Mar 16, 2021
4 mins read
This is going to be both a post to point you to a library I made and also point you to a solution for handling heavier tasks.
Disclaimer: This is one of many solutions that you can use, I'm just talking about this one since I end up using this a lot more than other solutions, I will mention other solutions though
As programmers we are given problems that need to be solved or we discover a problem and then sit down to solve it. Once such problem has always been load management, we've got various tools that handle it for us at different levels.
You've got load balancers for network requests, you've got the ability to scale vertically and horizontally in terms of parallel containers or k8 nodes but let's come to the small section of this, handling load in your actual code.
I'm not sure if you've come across this but a lot of times you've got like 100s of functions that need to be run parallely or sequentially or even cases where the memory can't handle this run.
A few days back I was working on a small dummy replication server on my Raspberry Pi which hardly had about 100-250mb ram left with all the other hosted services running on it. The replication server was to run my spotify , get all playlists, go through each playlist to get all the tracks and then match these on Apple Music and then sync them to my Apple Music. Why do this? I accidentally deleted my Apple Cloud library (My bluetooth keyboard malfunctioned and instead of deleting a single track, I deleted the entire library) and I need all the tracks back so I wasn't going to do it one by one and I could use SongShift but then it's slow and I'd have to setup multiple runners on it for each playlist and then run them manually so I figured I'd just write a small server for it.

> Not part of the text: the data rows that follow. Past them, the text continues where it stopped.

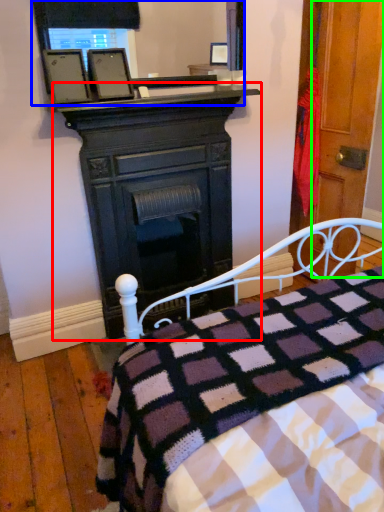 Question: Which is nearer to the desk (highlighted by a red box)? mirror (highlighted by a blue box) or door (highlighted by a green box).

Choices:
 (A) mirror
 (B) door

Answer: (A) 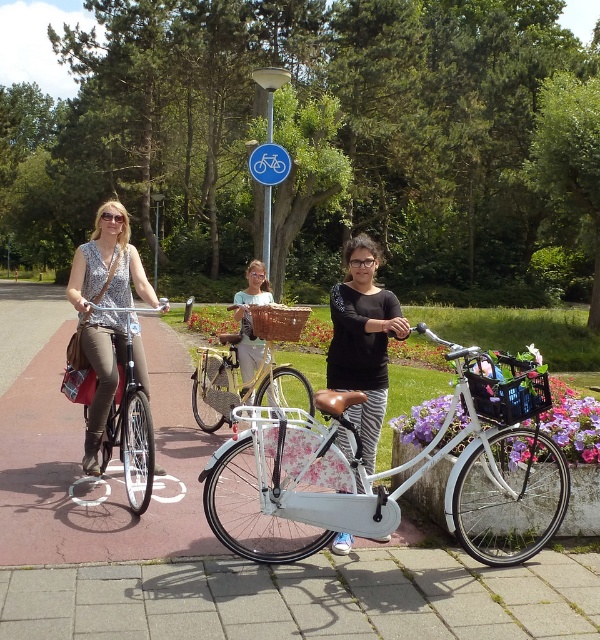 You are planning to repaint the gray concrete pavement at lower center and the yellow matte bicycle at center. If you want to use the least amount of paint, which object should you choose to paint?

The gray concrete pavement at lower center occupies less space than the yellow matte bicycle at center, so painting the gray concrete pavement at lower center would require less paint.

You are standing at the edge of the park and want to reach the gray concrete pavement at lower center. According to the coordinates provided, in which direction should you walk to reach it?

The gray concrete pavement at lower center is located at coordinates point (307, 596), so you should walk towards the lower center direction to reach it. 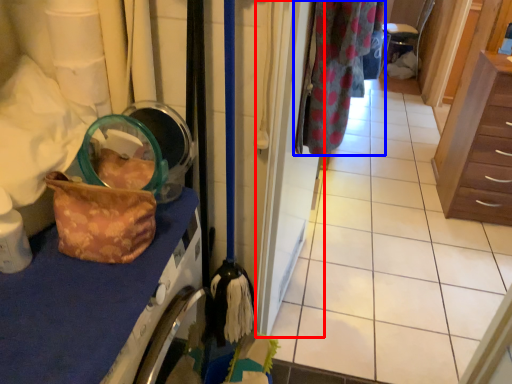 Question: Which object appears closest to the camera in this image, door (highlighted by a red box) or clothing (highlighted by a blue box)?

Choices:
 (A) door
 (B) clothing

Answer: (A) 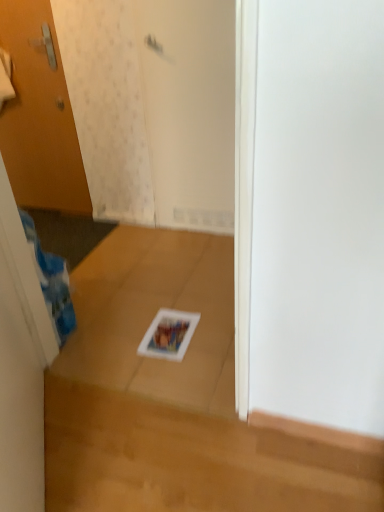 Question: Considering the positions of white matte screen door at upper center and wooden door at left in the image, is white matte screen door at upper center taller or shorter than wooden door at left?

Choices:
 (A) short
 (B) tall

Answer: (A)

Question: Is white matte screen door at upper center inside or outside of wooden door at left?

Choices:
 (A) outside
 (B) inside

Answer: (A)

Question: Based on their relative distances, which object is nearer to the white matte screen door at upper center?

Choices:
 (A) matte white magazine at center
 (B) wooden door at left

Answer: (B)

Question: Which of these objects is positioned farthest from the matte white magazine at center?

Choices:
 (A) wooden door at left
 (B) white matte screen door at upper center

Answer: (A) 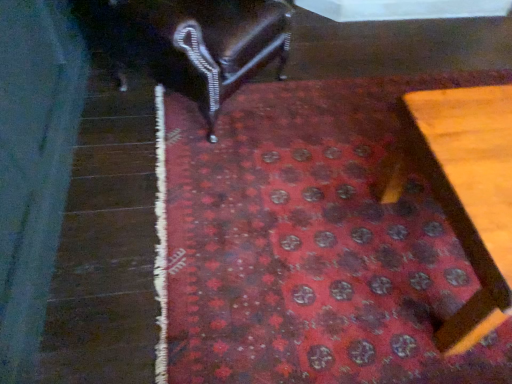 You are a GUI agent. You are given a task and a screenshot of the screen. Output one action in this format:
    pyautogui.click(x=<x>, y=<y>)
    Task: Click on the free location to the right of shiny dark wood chair at upper left, arranged as the 1th furniture when viewed from the top
    Image resolution: width=512 pixels, height=384 pixels.
    Given the screenshot: What is the action you would take?
    pyautogui.click(x=323, y=104)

Limited amount of RAM: 100-250MB
Number of tracks to process: 2500
Matching each track takes about : 1s
total time to be 2500 seconds if done sequentially
memory usage per track search = 500kb , so about 125MB total to import all
The problem? I have close to no ram left on the rasp when this runs and using the other hosted services becomes hard cause they need to shift to swap and then it lags.

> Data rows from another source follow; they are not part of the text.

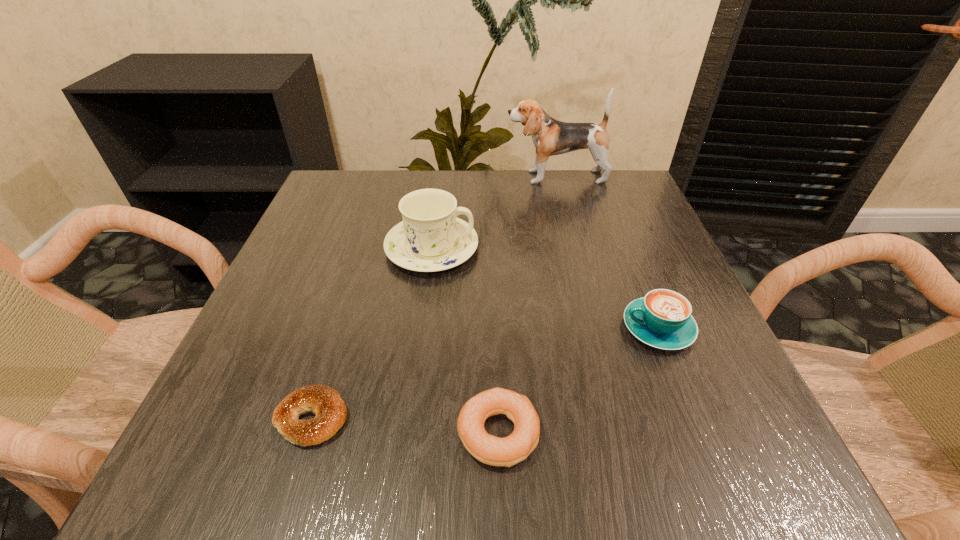 The image size is (960, 540). In order to click on free space located at the face of the tallest object in this screenshot , I will do `click(463, 177)`.

This screenshot has height=540, width=960. In order to click on vacant space located 0.240m at the face of the tallest object in this screenshot , I will do `click(412, 177)`.

What are the coordinates of `vacant point located 0.390m at the face of the tallest object` in the screenshot? It's located at (353, 177).

The width and height of the screenshot is (960, 540). What are the coordinates of `vacant space located on the handle side of the chinaware` in the screenshot? It's located at (527, 248).

In order to click on free space located 0.120m with the handle on the right side of the cappuccino in this screenshot , I will do `click(552, 328)`.

Where is `vacant space located 0.300m with the handle on the right side of the cappuccino`? This screenshot has width=960, height=540. vacant space located 0.300m with the handle on the right side of the cappuccino is located at coordinates (446, 328).

Where is `vacant space located with the handle on the right side of the cappuccino`? vacant space located with the handle on the right side of the cappuccino is located at coordinates (505, 328).

This screenshot has height=540, width=960. I want to click on free region located on the back of the fourth tallest object, so click(492, 247).

What are the coordinates of `vacant space located on the back of the shorter bagel` in the screenshot? It's located at (369, 238).

Where is `puppy situated at the far edge`? puppy situated at the far edge is located at coordinates (550, 137). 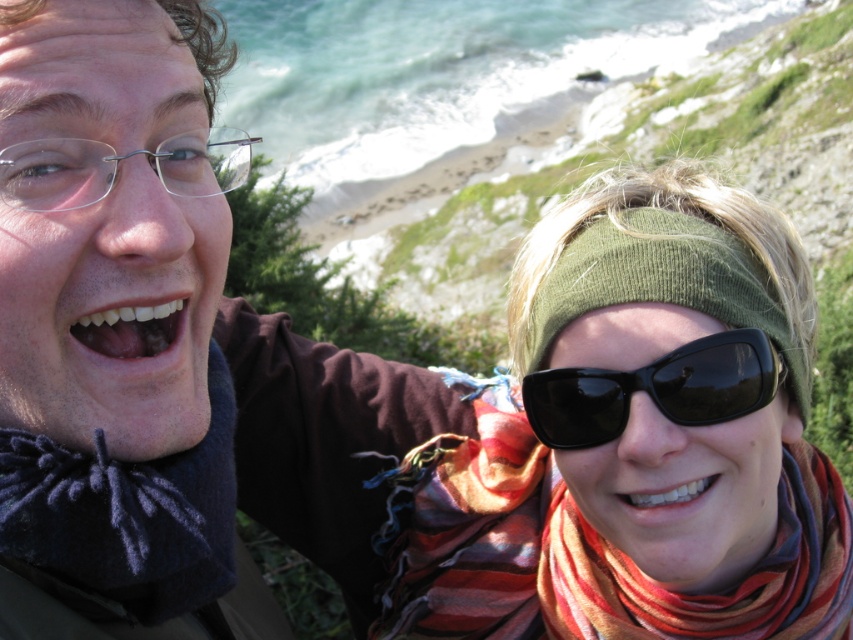 Question: Considering the real-world distances, which object is farthest from the dark blue felt scarf at lower left?

Choices:
 (A) white glossy teeth at lower right
 (B) white glossy teeth at center

Answer: (A)

Question: Which object is closer to the camera taking this photo?

Choices:
 (A) white glossy teeth at lower right
 (B) striped wool scarf at center
 (C) clear plastic glasses at upper left
 (D) white glossy teeth at center

Answer: (C)

Question: Observing the image, what is the correct spatial positioning of clear plastic glasses at upper left in reference to white glossy teeth at center?

Choices:
 (A) above
 (B) below

Answer: (A)

Question: Is clear plastic glasses at upper left positioned in front of white glossy teeth at lower right?

Choices:
 (A) no
 (B) yes

Answer: (B)

Question: Is clear plastic glasses at upper left in front of white glossy teeth at lower right?

Choices:
 (A) yes
 (B) no

Answer: (A)

Question: Which is farther from the white glossy teeth at lower right?

Choices:
 (A) dark blue felt scarf at lower left
 (B) white glossy teeth at center
 (C) striped wool scarf at center
 (D) clear plastic glasses at upper left

Answer: (B)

There's quite a few solutions here
In Memory Batches
Good solution but then I need to add RabbitMQ or redis + msg queue, setup a worker to listen to the queue and a server sending the instructions to the queue, limit the queue to not process more than 10-20 tracks at once.
Similar to the message queues but instead I add rows to a queued table of any existing database on the device and the worker keeps checking it after 10-20 mins to see if it has any new queued tasks and mark them complete when done with , this is simpler to implement and would be a viable solution if you need a solution that's crash resistant. Message queues though might loose it's messages on crash in certain cases so this might be the most reliable solution to go with.
In Memory Batches
Now, as the name says, its similar to the above two but we do it in-memory and yes, I'll loose all progress on a crash but this particular use case doesn't need to know if it's started again so we can go ahead with this and it's simpler if you are doing the same operation again and again.

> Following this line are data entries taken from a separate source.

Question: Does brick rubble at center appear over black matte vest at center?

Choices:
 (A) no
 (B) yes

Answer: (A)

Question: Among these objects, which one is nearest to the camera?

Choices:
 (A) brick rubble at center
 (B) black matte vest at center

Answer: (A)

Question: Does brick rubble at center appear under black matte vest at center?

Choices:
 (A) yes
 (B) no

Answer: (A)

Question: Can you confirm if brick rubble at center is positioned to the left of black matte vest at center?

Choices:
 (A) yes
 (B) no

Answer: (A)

You cut down the array of items into slices of certain amount, let's say I want to process only 20 tracks at once, then I run the async process and wait for the first 20 to complete. We then add the next 20 and process them and continue in the same manner but do it only in memory and this reduced the usage down to about 10mb of usage while this is running, leaving the remaining memory free to be used by other hosted apps.
For synchronous you could just slice the array and run a while loop waiting for one to complete before the other starts but incase of async this can be a little more code to write than normal so you might want to use a library.
I would recommend using one of the following
Though, p-map and bluebird's promise.map will allow you to maintain a queue that always have the mentioned number of promises waiting to be completed so it works like an in memory queue, on the other hand conch will maintain batches and will process it one batch after the other instead of a continous queue, both work well in the case , I just prefer the batching.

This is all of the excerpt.